By Lance Selfa | July 9, 2004 | Page 9

JUST AS American politicians can never seem to be pro-Israel enough, they can't seem to be anti-Castro enough. And so some lined up on July 1 to praise the Bush administration's decision to impose draconian new regulations limiting contact with the island and curtailing the amount of money Cuban Americans can send to their families.

Republican hack Rep. Lincoln Diaz-Balart called the administration's move "unprecedented--beyond overwhelming." But a sizable number of Cuban Americans oppose the new regulations because they know the only people who will suffer are ordinary Cubans.

Because of the rift in the Cuban population, Bush's hard-line plan--which went into effect only five months before an election in which Florida will prove key--may not reap the number of votes it's designed to.

And so, John Kerry inched a little to the left of Bush in criticizing the plan as "cynical, election-year policy" that would do "nothing to hasten the end of the Castro regime." But as Kerry's statement attests, "regime change" in Cuba has been a bipartisan goal of every U.S. administration since John F. Kennedy's.

During the Cold War, the embargo on Cuba served a bipartisan anticommunist foreign policy. Once the Soviet Union was gone, Cuba lost importance for the U.S. ruling class.

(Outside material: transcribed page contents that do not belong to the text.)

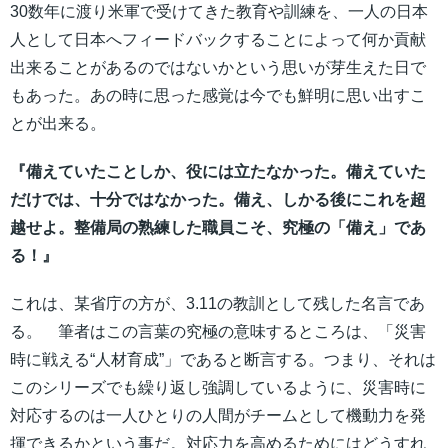
30数年に渡り米軍で受けてきた教育や訓練を、一人の日本
人として日本へフィードバックすることによって何か貢献
出来ることがあるのではないかという思いが芽生えた日で
もあった。あの時に思った感覚は今でも鮮明に思い出すこ
とが出来る。
『備えていたことしか、役には立たなかった。備えていた
だけでは、十分ではなかった。備え、しかる後にこれを超
越せよ。整備局の熟練した職員こそ、究極の「備え」であ
る！』
これは、某省庁の方が、3.11の教訓として残した名言であ
る。 筆者はこの言葉の究極の意味するところは、「災害
時に戦える“人材育成”」であると断言する。つまり、それは
このシリーズでも繰り返し強調しているように、災害時に
対応するのは一人ひとりの人間がチームとして機動力を発
揮できるかという事だ。対応力を高めるためにはどうすれ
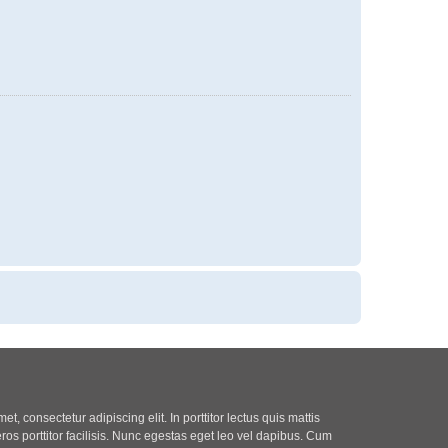
t, consectetur adipiscing elit. In porttitor lectus quis mattis
eros porttitor facilisis. Nunc egestas eget leo vel dapibus. Cum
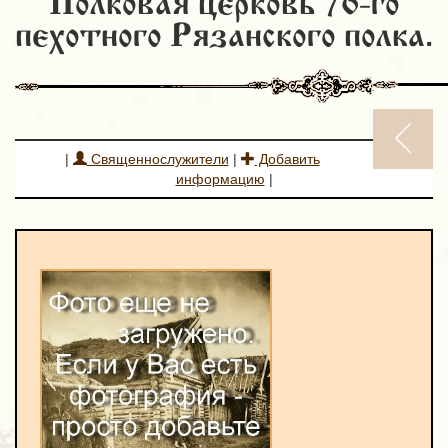
Полковая церковь 76-го
пехотного Рязанского полка.
|
Священнослужители
|
Добавить
информацию
|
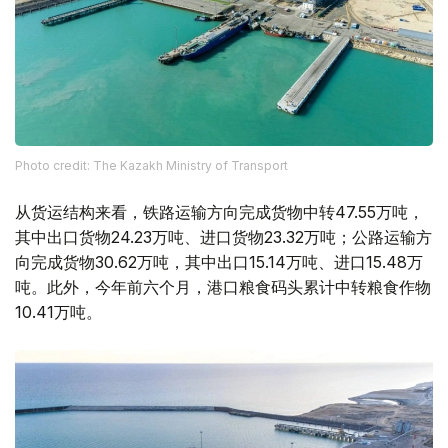
Photo credit: The Kazakh Ministry of Transport
从货运结构来看，铁路运输方向完成货物中转47.55万吨，
其中出口货物24.23万吨、进口货物23.32万吨；公路运输方
向完成货物30.62万吨，其中出口15.14万吨、进口15.48万
吨。此外，今年前六个月，港口粮食码头累计中转粮食作物
10.41万吨。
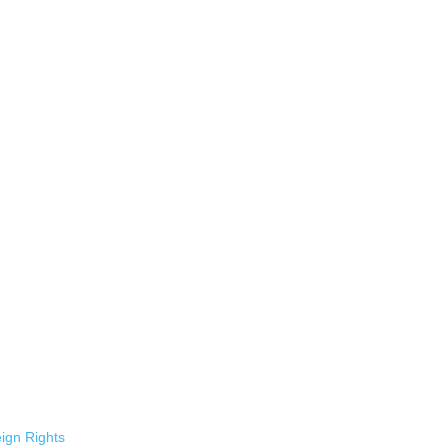
ign Rights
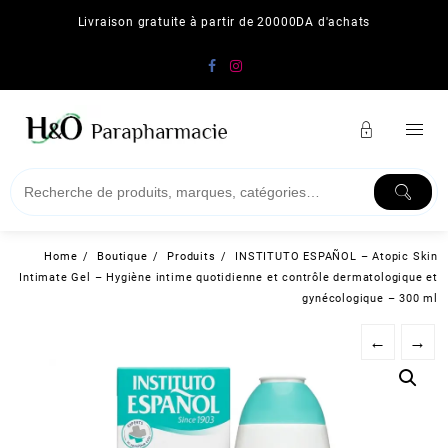
Skip
Livraison gratuite à partir de 20000DA d'achats
to
content
Home
Boutique
Produits
INSTITUTO ESPAÑOL – Atopic Skin
Intimate Gel – Hygiène intime quotidienne et contrôle dermatologique et
gynécologique – 300 ml
←
→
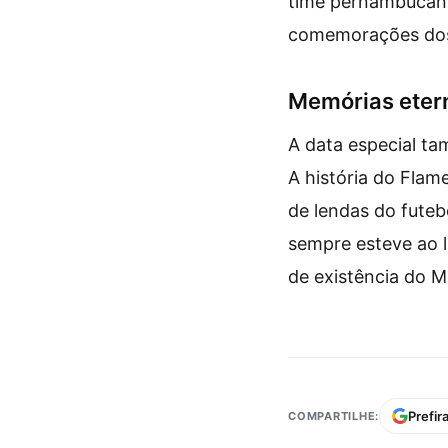
time pernambucano
comemorações dos 
Memórias etern
A data especial t
A história do Fla
de lendas do futeb
sempre esteve ao 
de existência do 
Prefir
COMPARTILHE:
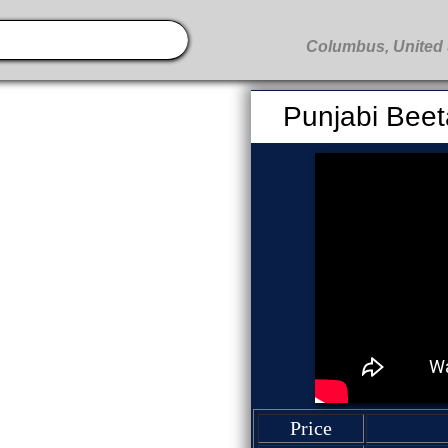
Punjabi Beet
Price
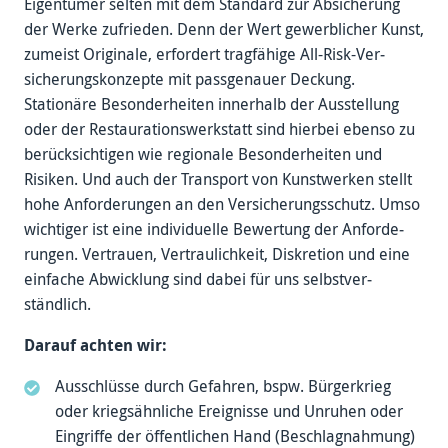
Eigentümer selten mit dem Standard zur Absicherung
der Werke zufrieden. Denn der Wert gewerb­licher Kunst,
zumeist Originale, erfor­dert trag­fähige All-­Risk-­Ver­
sicherungs­konzepte mit pass­genauer Deckung.
Stationäre Besonder­heiten inner­halb der Aus­stellung
oder der Restau­rations­werkstatt sind hierbei ebenso zu
berück­sich­tigen wie regio­nale Besonder­heiten und
Risiken. Und auch der Trans­port von Kunst­werken stellt
hohe Anforde­rungen an den Ver­sicherungs­schutz. Umso
wichtiger ist eine indivi­duelle Bewer­tung der Anforde­
rungen. Vertrauen, Vertrau­lichkeit, Diskretion und eine
ein­fache Abwick­lung sind dabei für uns selbst­ver­
ständlich.
Darauf achten wir:
Ausschlüsse durch Gefah­ren, bspw. Bürge­rkrieg
oder kriegs­ähnliche Ereig­nisse und Un­ruhen oder
Ein­griffe der öffent­lichen Hand (Beschlag­nahmung)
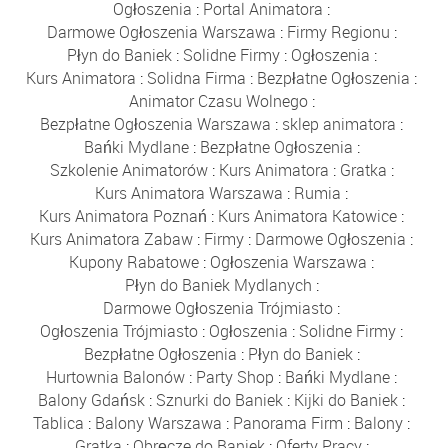
Ogłoszenia
:
Portal Animatora
:
Darmowe Ogłoszenia Warszawa
:
Firmy Regionu
:
Płyn do Baniek
:
Solidne Firmy
:
Ogłoszenia
:
Kurs Animatora
:
Solidna Firma
:
Bezpłatne Ogłoszenia
:
Animator Czasu Wolnego
:
Bezpłatne Ogłoszenia Warszawa
:
sklep animatora
:
Bańki Mydlane
:
Bezpłatne Ogłoszenia
:
Szkolenie Animatorów
:
Kurs Animatora
:
Gratka
:
Kurs Animatora Warszawa
:
Rumia
:
Kurs Animatora Poznań
:
Kurs Animatora Katowice
:
Kurs Animatora Zabaw
:
Firmy
:
Darmowe Ogłoszenia
:
Kupony Rabatowe
:
Ogłoszenia Warszawa
:
Płyn do Baniek Mydlanych
:
Darmowe Ogłoszenia Trójmiasto
:
Ogłoszenia Trójmiasto
:
Ogłoszenia
:
Solidne Firmy
:
Bezpłatne Ogłoszenia
:
Płyn do Baniek
:
Hurtownia Balonów
:
Party Shop
:
Bańki Mydlane
:
Balony Gdańsk
:
Sznurki do Baniek
:
Kijki do Baniek
:
Tablica
:
Balony Warszawa
:
Panorama Firm
:
Balony
:
Gratka
:
Obręcze do Baniek
:
Oferty Pracy
:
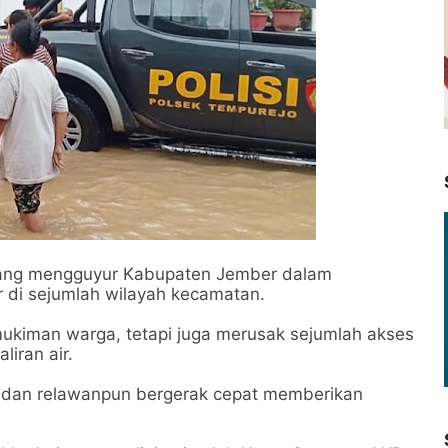
yang mengguyur Kabupaten Jember dalam
r di sejumlah wilayah kecamatan.
ukiman warga, tetapi juga merusak sejumlah akses
liran air.
 dan relawanpun bergerak cepat memberikan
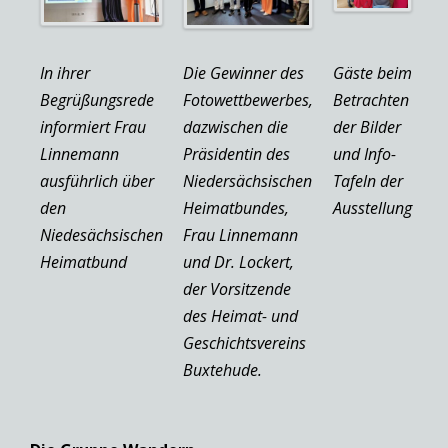
In ihrer
Die Gewinner des
Gäste beim
Begrüßungsrede
Fotowettbewerbes,
Betrachten
informiert Frau
dazwischen die
der Bilder
Linnemann
Präsidentin des
und Info-
ausführlich über
Niedersächsischen
Tafeln der
den
Heimatbundes,
Ausstellung
Niedesächsischen
Frau Linnemann
Heimatbund
und Dr. Lockert,
der Vorsitzende
des Heimat- und
Geschichtsvereins
Buxtehude.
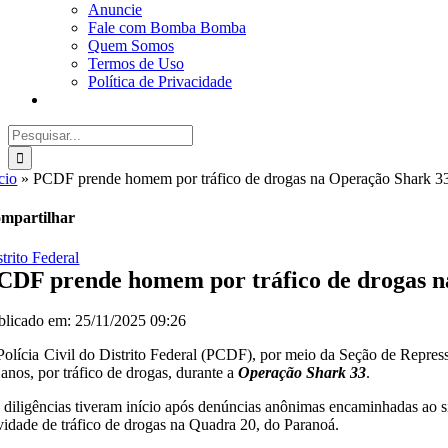
Anuncie
Fale com Bomba Bomba
Quem Somos
Termos de Uso
Política de Privacidade
Buscar
resultados
para:
cio
»
PCDF prende homem por tráfico de drogas na Operação Shark 3
mpartilhar
trito Federal
CDF prende homem por tráfico de drogas n
blicado em: 25/11/2025 09:26
Polícia Civil do Distrito Federal (PCDF), por meio da Seção de Repres
 anos, por tráfico de drogas, durante a
Operação Shark 33
.
 diligências tiveram início após denúncias anônimas encaminhadas ao 
ividade de tráfico de drogas na Quadra 20, do Paranoá.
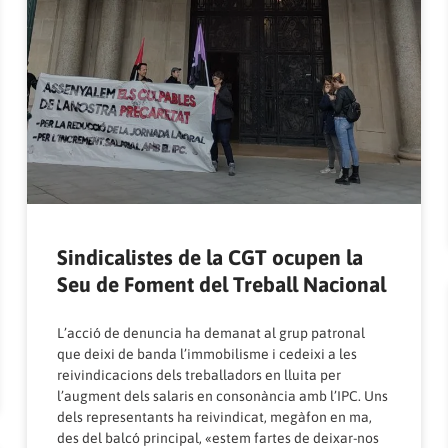
Sindicalistes de la CGT ocupen la
Seu de Foment del Treball Nacional
L’acció de denuncia ha demanat al grup patronal
que deixi de banda l’immobilisme i cedeixi a les
reivindicacions dels treballadors en lluita per
l’augment dels salaris en consonància amb l’IPC. Uns
dels representants ha reivindicat, megàfon en ma,
des del balcó principal, «estem fartes de deixar-nos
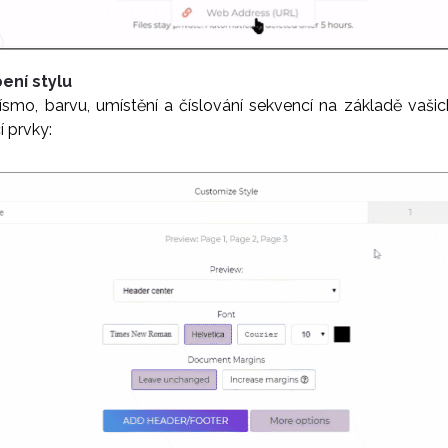
ení stylu
 písmo, barvu, umístění a číslování sekvencí na základě vaš
í prvky:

Until Bush's election-year posturing, U.S. business had pursued a gradual policy of opening trade and business links to Cuba--which the "communist" regime, desperate for foreign investment, pursued. "As far as the U.S. ruling class is concerned, they would rush to invest in the island before the Europeans and Canadians had left nothing to invest in," Cuban-born socialist Sam Farber said in an interview in the July/August International Socialist Review.

That's why, barring a complete collapse and a threat of massive immigration to the U.S., a Haiti-style U.S. invasion isn't in the cards. More likely is the U.S.'s attempt to create the conditions for a "transition to democracy" in the event of Castro's death.

Fidel has designated his brother Raúl, a supporter of China-style "market Stalinism," to take over. Washington would like to prevent that and use the opportunity created by Fidel's death to annex Cuba to a section of the Cuban business elite currently resident in Miami.

Can this happen? And can it happen peacefully? No one knows for sure, but one shouldn't rule out the possibility. Despite using Marxist rhetoric, Cuba is a state capitalist regime in which the government operates as if it were a private firm. And increasingly since the collapse of the Eastern Bloc, elements of private capitalism have emerged around the island.

Key to this development is the role of the army, as Farber points out. The Cuban state recently appointed an army officer to head the country's tourist industry--one of its key earners of foreign exchange.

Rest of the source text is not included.